Irving, conductor de la unidad número 14, ha logrado transformar su jornada laboral en un acto de solidaridad. Sin ser Melchor, Gaspar o Baltazar, comparte con ellos el mismo espíritu: dar sin esperar nada a cambio. Cada 6 de enero, combina su oficio con un compromiso social que ha ido creciendo y consolidándose con el paso del tiempo, ganándose el reconocimiento y cariño de la comunidad.
Este 2026, realizará esta labor por cuarto año consecutivo. No solo obsequia juguetes a los menores que abordan su camión, sino que extiende su iniciativa a colonias consideradas vulnerables, donde la ilusión de la niñez cobra un significado especial. Su constancia lo ha convertido en un ejemplo de empatía y responsabilidad social en el municipio.

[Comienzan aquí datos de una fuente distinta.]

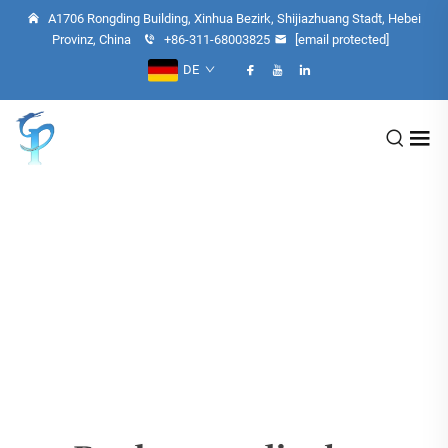
A1706 Rongding Building, Xinhua Bezirk, Shijiazhuang Stadt, Hebei
Provinz, China
+86-311-68003825
[email protected]
DE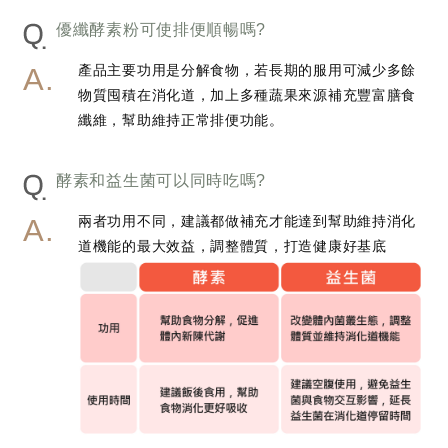
Q
優纖酵素粉可使排便順暢嗎?
產品主要功用是分解食物，若長期的服用可減少多餘
物質囤積在消化道，加上多種蔬果來源補充豐富膳食
纖維，幫助維持正常排便功能。
Q
酵素和益生菌可以同時吃嗎?
兩者功用不同，建議都做補充才能達到幫助維持消化
道機能的最大效益，調整體質，打造健康好基底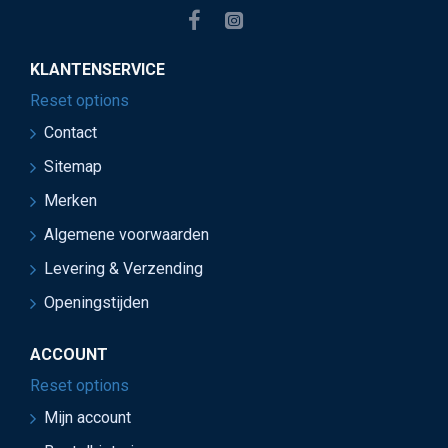
KLANTENSERVICE
Reset options
Contact
Sitemap
Merken
Algemene voorwaarden
Levering & Verzending
Openingstijden
ACCOUNT
Reset options
Mijn account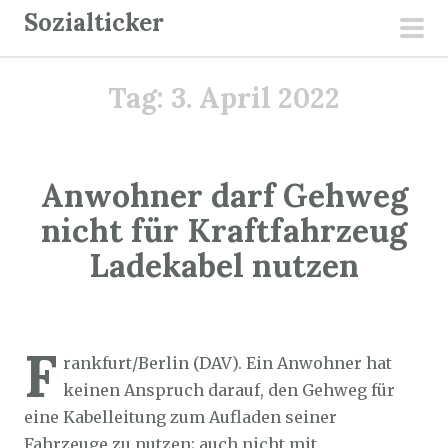
Z
Sozialticker
u
pri
m
men
Tag:
3. April 2022
I
n
h
a
Anwohner darf Gehweg
l
nicht für Kraftfahrzeug
t
Ladekabel nutzen
s
p
r
Sozialticker
3. April 2022
i
F
rankfurt/Berlin (DAV). Ein Anwohner hat
n
keinen Anspruch darauf, den Gehweg für
g
eine Kabelleitung zum Aufladen seiner
e
Fahrzeuge zu nutzen; auch nicht mit
n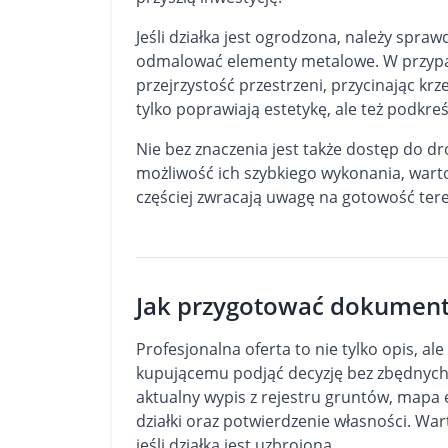
Jeśli działka jest ogrodzona, należy spra
odmalować elementy metalowe. W przypad
przejrzystość przestrzeni, przycinając kr
tylko poprawiają estetykę, ale też podkreś
Nie bez znaczenia jest także dostęp do dro
możliwość ich szybkiego wykonania, wart
częściej zwracają uwagę na gotowość tere
Jak przygotować dokumenta
Profesjonalna oferta to nie tylko opis, al
kupującemu podjąć decyzję bez zbędnych 
aktualny wypis z rejestru gruntów, mapa 
działki oraz potwierdzenie własności. W
jeśli działka jest uzbrojona.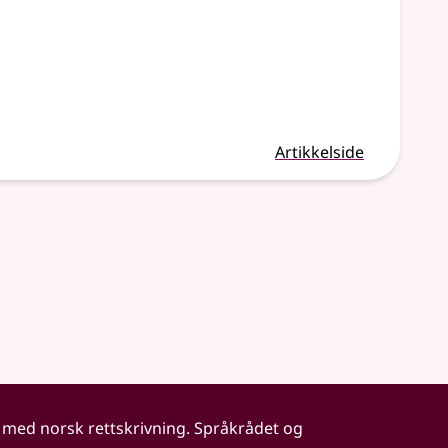
Artikkelside
 med norsk rettskrivning. Språkrådet og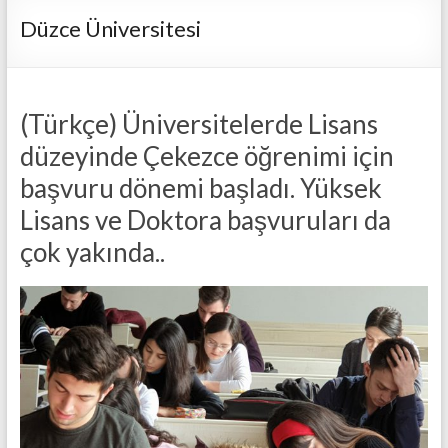
Düzce Üniversitesi
(Türkçe) Üniversitelerde Lisans
düzeyinde Çekezce öğrenimi için
başvuru dönemi başladı. Yüksek
Lisans ve Doktora başvuruları da
çok yakında..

El recorrido especial se llevará a cabo el próximo 6 de enero. A las 2 de la tarde, el convivio iniciará en la plaza principal de la colonia Urbi Villa, mientras que a las 5 de la tarde la celebración continuará en la plaza principal de la colonia Santa Luz Analco. En ambos puntos se repartirán alrededor de mil pelotas, habrá piñatas, rosca de Reyes y la presentación del espectáculo infantil “Cachichurris Koqueto”, diseñado para la diversión de niñas, niños y sus familias.
De acuerdo con Irving, esta tradición nació como una promesa personal a San Judas Tadeo. En un momento de incertidumbre laboral, pidió no quedarse sin trabajo y, al ver cumplida su petición, decidió retribuir cada Día de Reyes compartiendo alegría con los más pequeños. Desde entonces, ha mantenido este compromiso de manera ininterrumpida.
Con acciones sencillas pero profundamente significativas, Irving Agustín Jerónimo Rivera demuestra que no se necesita una corona para ser rey, sino un corazón dispuesto a compartir, servir y pensar en los demás.